Monday 4 August 2014

Xiomi comes clean on spying allegations

Chinese smartphone giant Xiaomi is reassuring users by opening up the truth about its server operations in the wake of spying allegations last month.

Xiaomi's global vice president Hugo Barra told The Wall Street Journal that users’ personal information is not stored on the server in Beijing that sparked cyberspying rumors last month, and that Xiaomi only stores personal information on different servers with users’ permission.

The rumors had begun when a user posted online in mid-July that his RedMi Note smartphone was “secretly” connecting to a server in Beijing, although he had turned off the data backup functions. The server was connecting to his phone’s media storage application, so he believed his photos and other data were being sent to Beijing. With consumers already wary in general about data privacy, the allegations took off across the Internet.

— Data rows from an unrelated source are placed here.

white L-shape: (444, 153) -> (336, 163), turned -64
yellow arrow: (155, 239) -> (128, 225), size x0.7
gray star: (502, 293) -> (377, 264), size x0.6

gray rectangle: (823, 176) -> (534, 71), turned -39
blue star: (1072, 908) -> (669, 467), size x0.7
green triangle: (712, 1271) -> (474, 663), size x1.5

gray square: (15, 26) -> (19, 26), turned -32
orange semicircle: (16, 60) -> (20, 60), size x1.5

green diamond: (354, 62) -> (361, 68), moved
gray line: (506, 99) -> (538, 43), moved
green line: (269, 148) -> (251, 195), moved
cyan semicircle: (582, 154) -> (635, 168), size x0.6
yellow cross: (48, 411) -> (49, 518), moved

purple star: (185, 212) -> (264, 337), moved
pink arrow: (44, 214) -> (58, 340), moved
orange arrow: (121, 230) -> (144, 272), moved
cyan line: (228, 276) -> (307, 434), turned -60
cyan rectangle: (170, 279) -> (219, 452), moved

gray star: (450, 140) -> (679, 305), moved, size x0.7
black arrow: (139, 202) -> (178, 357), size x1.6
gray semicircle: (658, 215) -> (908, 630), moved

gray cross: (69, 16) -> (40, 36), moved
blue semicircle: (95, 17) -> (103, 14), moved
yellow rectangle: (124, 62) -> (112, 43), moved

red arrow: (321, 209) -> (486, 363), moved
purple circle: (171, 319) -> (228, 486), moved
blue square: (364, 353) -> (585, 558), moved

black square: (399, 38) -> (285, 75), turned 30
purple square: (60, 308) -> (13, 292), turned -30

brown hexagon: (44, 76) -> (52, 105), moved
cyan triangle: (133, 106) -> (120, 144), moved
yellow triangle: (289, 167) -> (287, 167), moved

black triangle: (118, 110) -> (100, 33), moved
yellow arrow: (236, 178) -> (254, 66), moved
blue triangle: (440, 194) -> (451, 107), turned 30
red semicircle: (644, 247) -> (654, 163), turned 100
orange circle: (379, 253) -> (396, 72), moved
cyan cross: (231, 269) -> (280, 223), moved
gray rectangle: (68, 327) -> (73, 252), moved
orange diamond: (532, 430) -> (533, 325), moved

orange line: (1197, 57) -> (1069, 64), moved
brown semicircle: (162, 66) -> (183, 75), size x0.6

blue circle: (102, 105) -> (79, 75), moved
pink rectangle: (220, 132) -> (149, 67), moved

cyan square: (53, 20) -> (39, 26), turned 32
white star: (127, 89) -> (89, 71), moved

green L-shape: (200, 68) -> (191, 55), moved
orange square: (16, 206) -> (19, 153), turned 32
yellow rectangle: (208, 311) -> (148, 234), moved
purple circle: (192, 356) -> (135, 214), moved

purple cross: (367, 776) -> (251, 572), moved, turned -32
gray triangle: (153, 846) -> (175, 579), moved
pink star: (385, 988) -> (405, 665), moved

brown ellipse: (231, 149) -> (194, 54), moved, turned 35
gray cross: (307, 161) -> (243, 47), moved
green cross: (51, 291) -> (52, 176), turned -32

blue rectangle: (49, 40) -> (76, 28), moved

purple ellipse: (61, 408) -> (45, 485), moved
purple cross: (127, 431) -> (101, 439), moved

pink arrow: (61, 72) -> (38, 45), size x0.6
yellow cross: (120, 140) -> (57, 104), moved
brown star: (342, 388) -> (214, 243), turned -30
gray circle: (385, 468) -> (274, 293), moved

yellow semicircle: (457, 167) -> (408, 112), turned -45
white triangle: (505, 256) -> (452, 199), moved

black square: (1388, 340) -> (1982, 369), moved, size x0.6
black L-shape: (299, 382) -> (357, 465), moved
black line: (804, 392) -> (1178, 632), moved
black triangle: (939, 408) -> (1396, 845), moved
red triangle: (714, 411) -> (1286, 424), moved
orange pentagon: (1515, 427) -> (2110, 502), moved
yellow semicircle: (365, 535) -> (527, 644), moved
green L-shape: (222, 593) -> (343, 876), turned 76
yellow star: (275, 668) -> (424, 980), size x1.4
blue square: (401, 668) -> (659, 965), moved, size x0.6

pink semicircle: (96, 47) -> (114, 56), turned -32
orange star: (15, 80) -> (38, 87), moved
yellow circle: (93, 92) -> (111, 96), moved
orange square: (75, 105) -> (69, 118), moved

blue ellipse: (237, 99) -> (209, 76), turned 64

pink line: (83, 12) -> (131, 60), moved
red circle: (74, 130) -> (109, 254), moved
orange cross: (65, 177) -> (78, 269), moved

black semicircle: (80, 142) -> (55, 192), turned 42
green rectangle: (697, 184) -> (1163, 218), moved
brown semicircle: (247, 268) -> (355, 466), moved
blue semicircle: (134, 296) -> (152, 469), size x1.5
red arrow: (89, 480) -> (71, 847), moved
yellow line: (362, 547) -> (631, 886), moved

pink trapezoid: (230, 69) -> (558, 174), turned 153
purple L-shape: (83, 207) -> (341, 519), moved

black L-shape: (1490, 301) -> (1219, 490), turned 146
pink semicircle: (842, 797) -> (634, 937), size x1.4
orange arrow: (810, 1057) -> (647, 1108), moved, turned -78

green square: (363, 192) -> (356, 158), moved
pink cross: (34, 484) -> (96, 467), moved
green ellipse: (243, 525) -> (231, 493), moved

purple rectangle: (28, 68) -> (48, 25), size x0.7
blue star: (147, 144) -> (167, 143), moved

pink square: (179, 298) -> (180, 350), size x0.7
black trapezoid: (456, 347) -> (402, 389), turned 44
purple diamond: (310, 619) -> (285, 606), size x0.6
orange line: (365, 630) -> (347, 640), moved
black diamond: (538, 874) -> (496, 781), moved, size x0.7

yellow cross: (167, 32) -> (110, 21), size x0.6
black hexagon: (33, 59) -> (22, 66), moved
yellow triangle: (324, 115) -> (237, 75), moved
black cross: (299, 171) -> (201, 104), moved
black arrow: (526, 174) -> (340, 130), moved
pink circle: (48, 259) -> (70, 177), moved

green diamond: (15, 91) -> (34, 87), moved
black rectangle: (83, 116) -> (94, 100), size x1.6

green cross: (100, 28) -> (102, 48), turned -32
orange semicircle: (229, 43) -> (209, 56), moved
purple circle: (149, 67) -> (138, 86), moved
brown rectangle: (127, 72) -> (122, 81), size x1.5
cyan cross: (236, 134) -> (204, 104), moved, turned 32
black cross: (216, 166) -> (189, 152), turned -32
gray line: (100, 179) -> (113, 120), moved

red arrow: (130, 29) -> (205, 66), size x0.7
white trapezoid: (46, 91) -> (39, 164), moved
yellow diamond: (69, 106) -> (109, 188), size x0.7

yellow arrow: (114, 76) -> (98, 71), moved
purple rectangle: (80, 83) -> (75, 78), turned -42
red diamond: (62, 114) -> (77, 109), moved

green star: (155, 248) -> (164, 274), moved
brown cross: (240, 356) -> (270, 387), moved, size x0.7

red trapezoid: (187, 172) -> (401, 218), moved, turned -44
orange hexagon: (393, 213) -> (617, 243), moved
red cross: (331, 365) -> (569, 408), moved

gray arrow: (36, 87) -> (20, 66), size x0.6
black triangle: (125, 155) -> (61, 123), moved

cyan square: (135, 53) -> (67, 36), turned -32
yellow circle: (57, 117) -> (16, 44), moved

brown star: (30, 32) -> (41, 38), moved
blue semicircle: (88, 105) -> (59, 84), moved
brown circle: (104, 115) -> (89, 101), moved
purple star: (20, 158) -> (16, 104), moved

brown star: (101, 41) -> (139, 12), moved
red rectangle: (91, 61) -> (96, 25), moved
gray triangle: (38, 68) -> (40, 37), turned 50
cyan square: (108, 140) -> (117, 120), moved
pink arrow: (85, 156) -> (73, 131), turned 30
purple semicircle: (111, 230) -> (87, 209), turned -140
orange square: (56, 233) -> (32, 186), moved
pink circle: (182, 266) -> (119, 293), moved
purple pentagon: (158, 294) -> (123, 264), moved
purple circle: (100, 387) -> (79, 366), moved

Xiaomi reacted quickly. Chinese and U.S. tech firms have been on tenterhooks over cyberspying allegations in the past year, as their governments battle out what some have likened to a “digital cold war.”

Barra, who left Google for Xiaomi in 2013, told the Journal that the server in question in Beijing stores no user data and only connects to users’ phones for services such as downloading themes and apps. If users choose to back up their data with Xiaomi’s cloud service, their data is encrypted and stored in different servers located in China and other countries, he said.


“The Xiaomi servers the device was connecting to in this post are part of our infrastructure used for push services and downloading of static application data – and not Mi Cloud servers (which have a different IP address),” he wrote in an emailed response. Mi Cloud is Xiaomi’s cloud data backup service.


Barra also posted a less-detailed Q&A last week saying the user’s post was “severely misinterpreted” and that Xiaomi did not upload personal information without the permission of its users.

Regarding allegations that the Beijing server was automatically connecting to a user’s smartphone media storage application, Barra said the server was not connecting to photos and other data, but to the device’s download manager.  The download manager runs in the media server system process and accesses the media storage data base to store downloaded files, he said.

“The Media Storage application also handles photos, which incorrectly led to the impression that photos are being uploaded, which is not the case,” Barra wrote. “The connection to the IP address shown in the post is only being used for the Download Manager push service.”